→ PROBLEM DESCRIPTION
Which lines below include the string "consent"? Please show each one.

→ SOURCE RECORDS
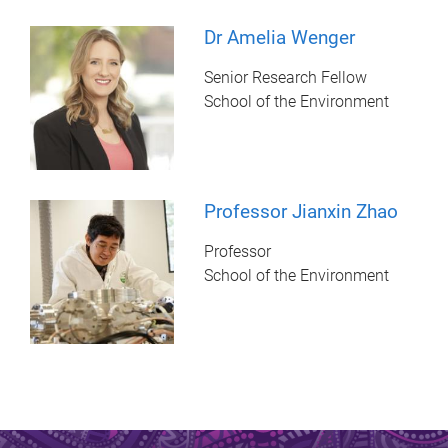
Dr Amelia Wenger
Senior Research Fellow
School of the Environment
Professor Jianxin Zhao
Professor
School of the Environment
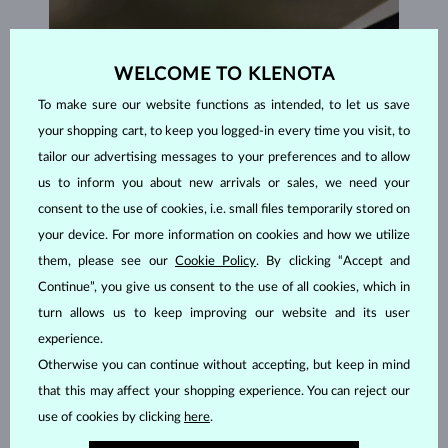
WELCOME TO KLENOTA
To make sure our website functions as intended, to let us save
your shopping cart, to keep you logged-in every time you visit, to
tailor our advertising messages to your preferences and to allow
us to inform you about new arrivals or sales, we need your
consent to the use of cookies, i.e. small files temporarily stored on
your device. For more information on cookies and how we utilize
them, please see our
Cookie Policy
. By clicking “Accept and
Continue”, you give us consent to the use of all cookies, which in
turn allows us to keep improving our website and its user
experience.
HANDCRAFTED IN PRAGUE
Otherwise you can continue without accepting, but keep in mind
Each piece is crafted and shipped worldwide from our atelier in
that this may affect your shopping experience. You can reject our
the Old Town of Prague.
use of cookies by clicking
here
.
SHIPPING >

→ TASK RESPONSE
consent to the use of cookies, i.e. small files temporarily stored on
Continue”, you give us consent to the use of all cookies, which in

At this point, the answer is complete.